To illustrate how the pharmacometric analysis could proceed from this point, we chose the case of rifampicin and artemether (Fig. 4A). For artemether, the CYP3A4, CYP2B6 and ABCB1 pharmacogenes were sensitive. While association with CYP3A4 and CYP2B6 was previously reported in PharmGKB, for ABCB1 we found further support in the literature²⁴ (there was only low-level evidence in PharmGKB via an automated annotation). The simulated concentration-time profile of artemether in the presence and absence of ABCB1 transporter protein is shown in Fig. 4B. ABCB1 was also found to be sensitive in the PBPK analysis of rifampicin, and has also recently been associated with rifampicin PK²⁵. Another highly sensitive ( >1) gene, SLCO1B1 is known to play a role in rifampicin PK²⁶ and was considered jointly with ABCB1 for further analysis. The full PBPK models files of artemether and rifampicin are included as supplementary Table S6.

**Fig. 4: PBPK modelling steps and dose optimisation for artemether and rifampicin.**

The PBPK modelling predicted secondary pharmacokinetic parameters (AUC, C_max and Tmax) were comparable to those estimated from the observed clinical data as shown in Table S7. The bias was within the acceptable range, which was below ±15%.

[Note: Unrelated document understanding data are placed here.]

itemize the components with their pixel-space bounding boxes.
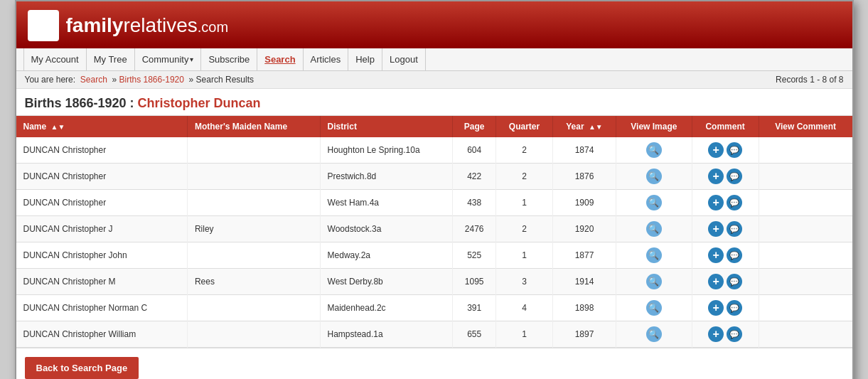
svg-rect-2	[34, 26, 41, 35]
add-comment-icon[interactable]: +	[708, 300, 724, 316]
results-table: Name ▲▼ Mother's Maiden Name District Pa…	[16, 116, 852, 348]
cell-quarter: 1	[496, 242, 552, 269]
view-image-icon[interactable]: 🔍	[646, 221, 662, 237]
cell-view-image[interactable]: 🔍	[616, 321, 692, 348]
cell-view-comment	[759, 242, 852, 269]
comment-bubble-icon[interactable]: 💬	[727, 221, 742, 237]
cell-view-image[interactable]: 🔍	[616, 242, 692, 269]
view-image-icon[interactable]: 🔍	[646, 142, 662, 158]
cell-view-comment	[759, 164, 852, 190]
cell-page: 1095	[453, 269, 496, 295]
comment-bubble-icon[interactable]: 💬	[727, 274, 742, 289]
cell-year: 1876	[552, 164, 616, 190]
cell-maiden	[187, 190, 320, 216]
cell-year: 1874	[552, 137, 616, 164]
cell-view-comment	[759, 295, 852, 321]
nav-subscribe[interactable]: Subscribe	[201, 48, 257, 70]
cell-year: 1920	[552, 216, 616, 242]
footer-bar: Back to Search Page	[16, 348, 852, 379]
nav-community[interactable]: Community ▾	[135, 48, 202, 70]
breadcrumb-current: Search Results	[196, 75, 254, 85]
view-image-icon[interactable]: 🔍	[646, 274, 662, 289]
add-comment-icon[interactable]: +	[708, 169, 724, 184]
nav-my-tree[interactable]: My Tree	[87, 48, 135, 70]
comment-bubble-icon[interactable]: 💬	[727, 169, 742, 184]
cell-view-comment	[759, 190, 852, 216]
nav-my-account[interactable]: My Account	[23, 48, 87, 70]
cell-district: Medway.2a	[320, 242, 452, 269]
breadcrumb: You are here: Search » Births 1866-1920 …	[25, 75, 254, 85]
col-view-comment: View Comment	[759, 116, 852, 137]
cell-page: 655	[453, 321, 496, 348]
nav-bar: My Account My Tree Community ▾ Subscribe…	[16, 48, 852, 71]
svg-rect-1	[44, 15, 51, 23]
cell-year: 1898	[552, 295, 616, 321]
cell-view-image[interactable]: 🔍	[616, 190, 692, 216]
add-comment-icon[interactable]: +	[708, 326, 724, 342]
cell-comment[interactable]: + 💬	[692, 137, 759, 164]
breadcrumb-births-link[interactable]: Births 1866-1920	[119, 75, 184, 85]
breadcrumb-search-link[interactable]: Search	[80, 75, 107, 85]
cell-view-image[interactable]: 🔍	[616, 137, 692, 164]
cell-comment[interactable]: + 💬	[692, 164, 759, 190]
cell-quarter: 3	[496, 269, 552, 295]
cell-district: West Ham.4a	[320, 190, 452, 216]
community-chevron: ▾	[190, 55, 193, 63]
nav-logout[interactable]: Logout	[382, 48, 426, 70]
cell-comment[interactable]: + 💬	[692, 242, 759, 269]
view-image-icon[interactable]: 🔍	[646, 326, 662, 342]
table-row: DUNCAN Christopher William Hampstead.1a …	[16, 321, 852, 348]
cell-year: 1909	[552, 190, 616, 216]
logo-icon	[28, 10, 59, 41]
cell-page: 438	[453, 190, 496, 216]
name-sort-arrows[interactable]: ▲▼	[51, 123, 65, 131]
cell-page: 525	[453, 242, 496, 269]
view-image-icon[interactable]: 🔍	[646, 169, 662, 184]
add-comment-icon[interactable]: +	[708, 247, 724, 263]
add-comment-icon[interactable]: +	[708, 142, 724, 158]
cell-maiden	[187, 295, 320, 321]
view-image-icon[interactable]: 🔍	[646, 247, 662, 263]
comment-bubble-icon[interactable]: 💬	[727, 195, 742, 210]
add-comment-icon[interactable]: +	[708, 195, 724, 210]
nav-search[interactable]: Search	[257, 48, 303, 70]
back-to-search-button[interactable]: Back to Search Page	[25, 357, 139, 379]
cell-comment[interactable]: + 💬	[692, 269, 759, 295]
cell-view-image[interactable]: 🔍	[616, 164, 692, 190]
you-are-here-label: You are here:	[25, 75, 76, 85]
cell-name: DUNCAN Christopher	[16, 137, 188, 164]
nav-articles[interactable]: Articles	[304, 48, 349, 70]
view-image-icon[interactable]: 🔍	[646, 300, 662, 316]
cell-view-image[interactable]: 🔍	[616, 295, 692, 321]
cell-comment[interactable]: + 💬	[692, 216, 759, 242]
table-row: DUNCAN Christopher West Ham.4a 438 1 190…	[16, 190, 852, 216]
view-image-icon[interactable]: 🔍	[646, 195, 662, 210]
cell-quarter: 2	[496, 137, 552, 164]
cell-district: Woodstock.3a	[320, 216, 452, 242]
comment-bubble-icon[interactable]: 💬	[727, 142, 742, 158]
cell-maiden	[187, 164, 320, 190]
cell-view-image[interactable]: 🔍	[616, 269, 692, 295]
comment-bubble-icon[interactable]: 💬	[727, 300, 742, 316]
cell-view-comment	[759, 137, 852, 164]
logo: familyrelatives.com	[28, 10, 229, 41]
cell-comment[interactable]: + 💬	[692, 190, 759, 216]
table-row: DUNCAN Christopher John Medway.2a 525 1 …	[16, 242, 852, 269]
add-comment-icon[interactable]: +	[708, 221, 724, 237]
add-comment-icon[interactable]: +	[708, 274, 724, 289]
cell-comment[interactable]: + 💬	[692, 295, 759, 321]
nav-help[interactable]: Help	[348, 48, 382, 70]
cell-name: DUNCAN Christopher John	[16, 242, 188, 269]
cell-view-image[interactable]: 🔍	[616, 216, 692, 242]
cell-year: 1877	[552, 242, 616, 269]
cell-comment[interactable]: + 💬	[692, 321, 759, 348]
year-sort-arrows[interactable]: ▲▼	[589, 123, 603, 131]
cell-page: 422	[453, 164, 496, 190]
cell-quarter: 4	[496, 295, 552, 321]
table-row: DUNCAN Christopher J Riley Woodstock.3a …	[16, 216, 852, 242]
svg-rect-0	[34, 15, 41, 23]
comment-bubble-icon[interactable]: 💬	[727, 247, 742, 263]
comment-bubble-icon[interactable]: 💬	[727, 326, 742, 342]
cell-maiden: Riley	[187, 216, 320, 242]
cell-name: DUNCAN Christopher	[16, 190, 188, 216]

NLME modelling and Monte Carlo simulation for dose optimisation

The final model for artemether was best described by a 2-compartment PK model with linear elimination which had consisted of CYP2B6 polymorphism as covariate. For rifampicin, the final model was best described by a 1-compartment model and linear elimination with SLCO1B1 polymorphism as covariate. The final models were used to perform Monte Carlo simulations (Table S8). Finally, we assessed the above-mentioned genes in the context of a dose optimisation analysis. The NLME modelling of artemether confirmed the CYP2B6*1 and CYP2B6*6 star alleles to be the significant covariates of artemether PK (Table S6). ABCB1 was not found to be a significant covariate of artemether PK. Virtual patients harbouring CYP2B6*1 and CYP2B6*6 variants were associated with ‘normal’ and ‘high’ plasma drug exposure, respectively. Monte Carlo simulation of artemether standard dose of 80 mg resulted in 41.8% of the population with CYP2B6*1 attaining the C_max target of 38.6 ng/mL while in the population with CYP2B6*6, 78% attained the target C_max. The optimum doses necessary for the patient populations with CYP2B6*1 and *6 variants to reach a probability of >91% target attainment were 152 and 85 mg, respectively (Fig. 4A). Similarly, the SLCO1B1 wild-type and SLCO1B1 rs4149032 transporter variants were confirmed as significant covariates of rifampicin pharmacokinetics but ABCB1 had an insignificant effect. The SLCO1B1 rs4149032 variant was associated with low rifampicin plasma exposure compared with the SLCO1B1 wildtype. Simulation of the rifampicin standard dose of 600 mg resulted in 43.5% of the virtual patient population with SLCO1B1 rs4149032 attaining the AUC target of 54.2 µg*h/mL while 91.3% of the virtual patient population with the SLCO1B1 variant attained the AUC target (Fig. 4). Monte Carlo simulations showed that the rifampicin dose of 750 mg was optimum in the population of patients with the SLCO1B1 rs4149032 transporter variant as it resulted in over 91% of the population attaining the target AUC. The proposed optimal doses are not for all African populations as the optimal dose will depend on the frequency of the alleles that are significant in the African subpopulation of interest.